(By Our Warsaw Correspondent)
The life-term of the Polish Sejm and Senate expired several months ago and with their dissolution Marshal Pilsudski’s Government was left in sole possession of power, without a Parliament to control its actions. Some sceptics shook their heads over the situation and predicted that Marshal Pilsudski would proclaim himself Dictator and dispense with further Parliamentary elections. The predictions of the sceptics have proven to be without ground. The elections have been fixed entirely in accordance with the Constitution, and the country is now in the midst of a violent election campaign.

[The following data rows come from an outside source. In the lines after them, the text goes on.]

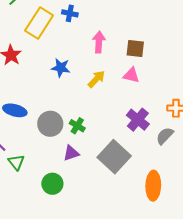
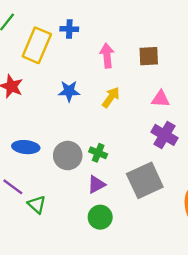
pink triangle: (131, 75) -> (161, 99), moved
gray square: (114, 157) -> (145, 180), turned 32
green circle: (52, 184) -> (100, 217), moved

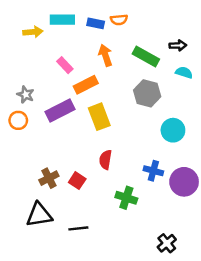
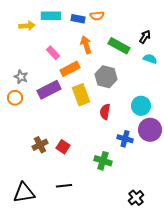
black arrow: (178, 45) -> (145, 37), turned -56
gray hexagon: (147, 93) -> (106, 77), moved
red semicircle: (105, 160) -> (105, 112), moved
purple circle: (184, 182) -> (150, 130), moved
black triangle: (39, 215) -> (24, 193), moved

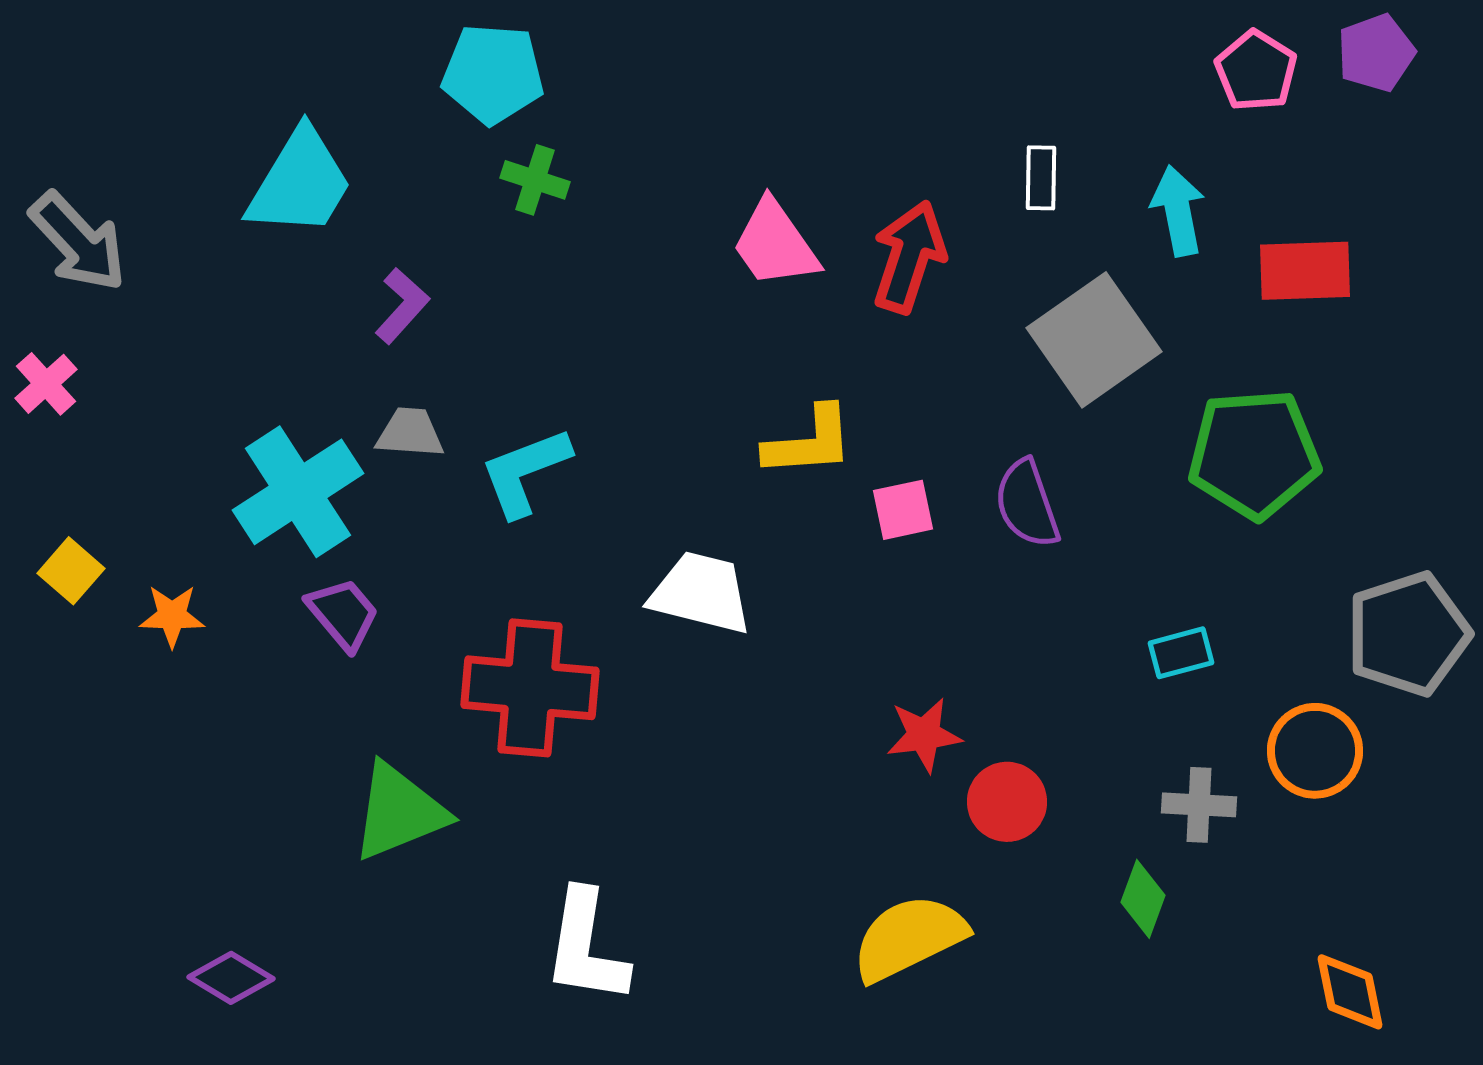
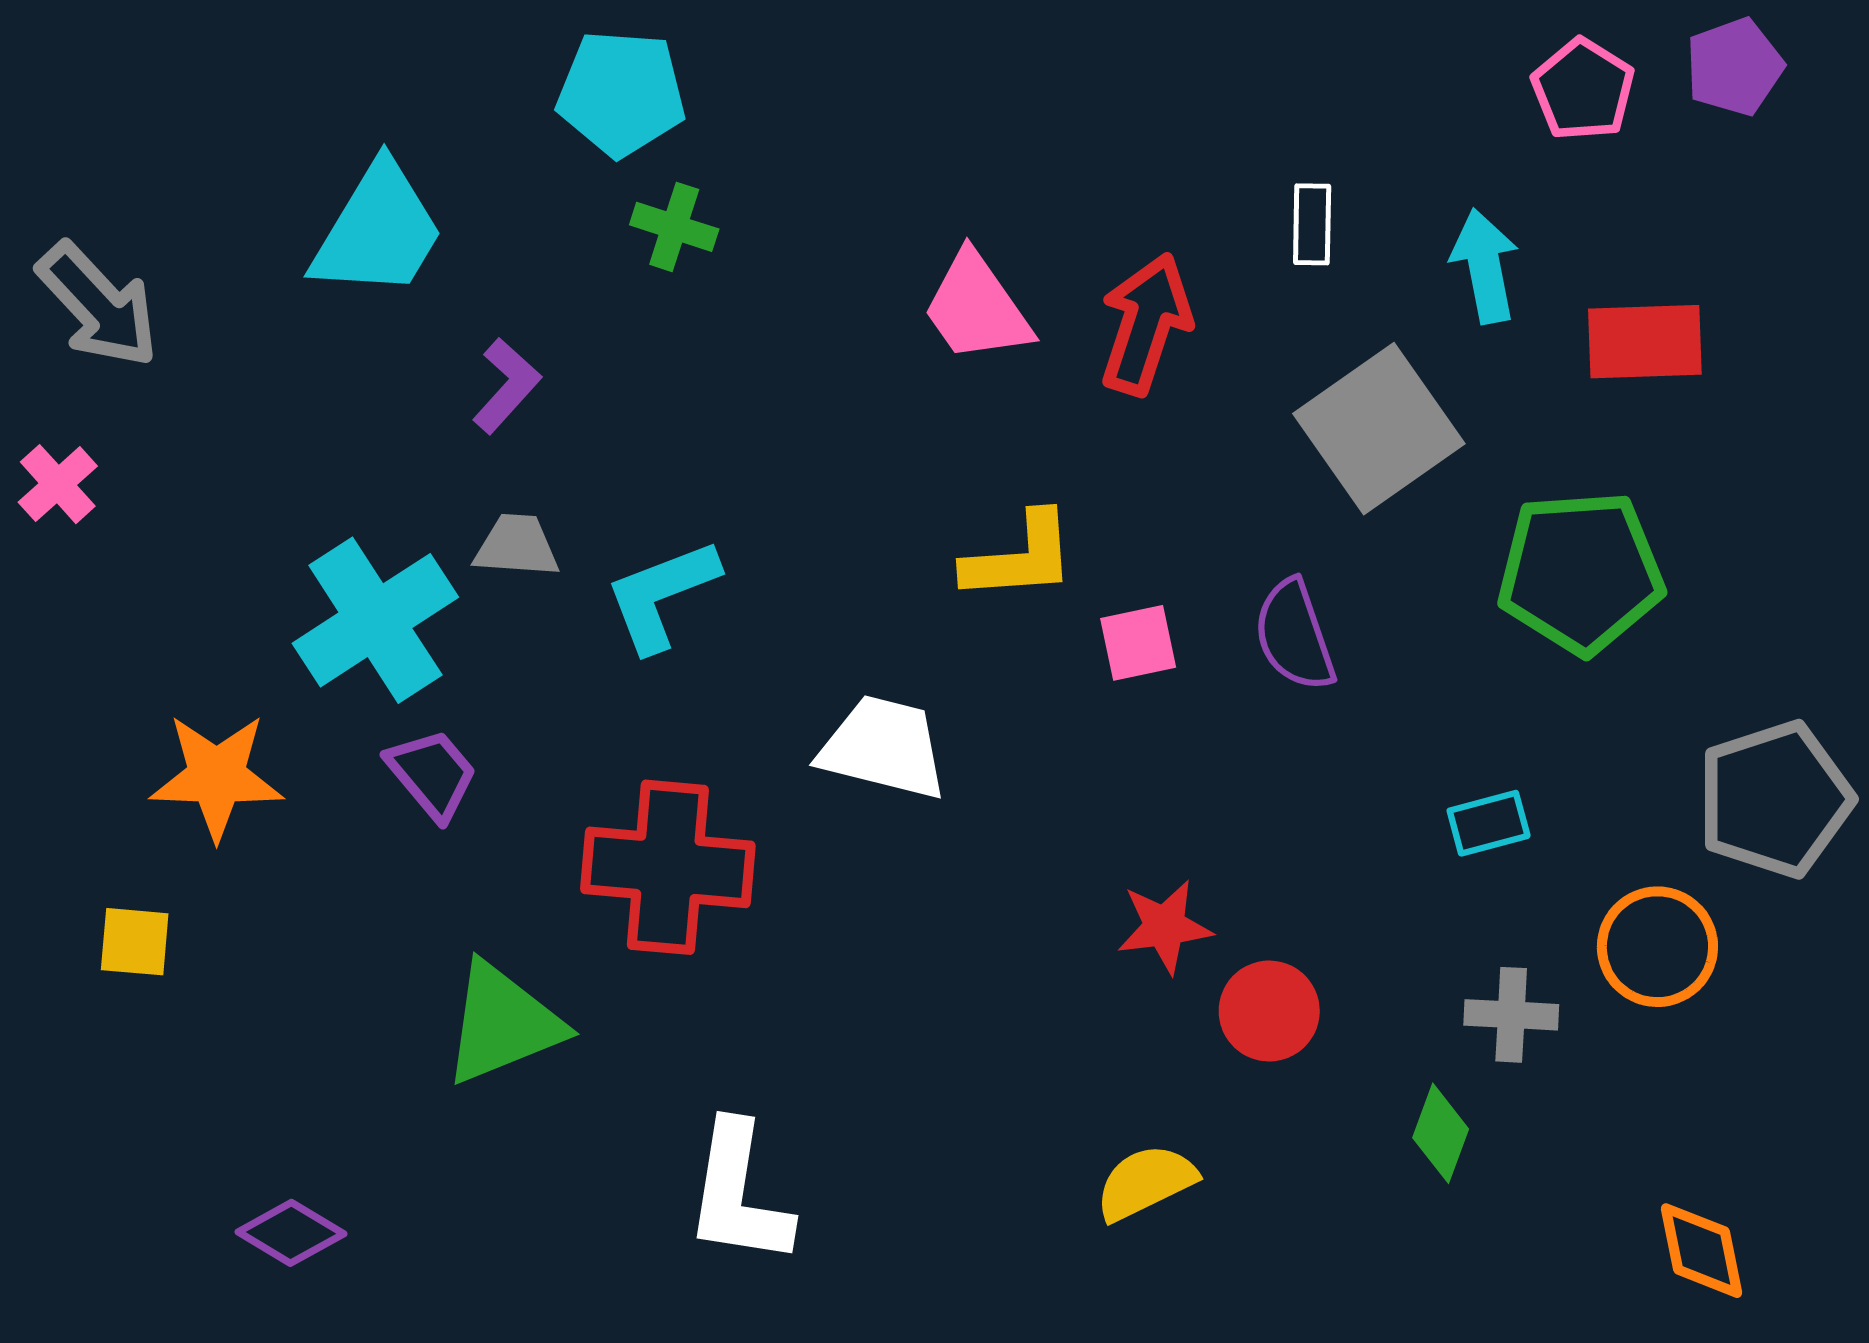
yellow square: (71, 571) -> (135, 942), moved, turned -36
orange star: (172, 616) -> (217, 777), size x1.6
yellow semicircle: (909, 938) -> (1146, 1182), size x0.7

The Jewish representation in the last Parliament was very considerable. There were 35 Jewish representatives in the Sejm and nine in the Senate. With one exception, the Jewish representatives were united in the Jewish Club. Although they were divided among themselves into repeatedly hostile groupings, Zionists, Mizrachists, ilitachduth, Agudists, and non-Partisans, they were, however, pledged to stand together as a united body in the face of the outside world. This agreement held good during the entire life of the previous Parliament. There were times, indeed, as for instance, when Deputy Gruenbaum and his supporters fought against the Polish-Jewish Agreement, when the Club seemed on the verge of breaking up. But always it was found possible to save the situation at the last moment.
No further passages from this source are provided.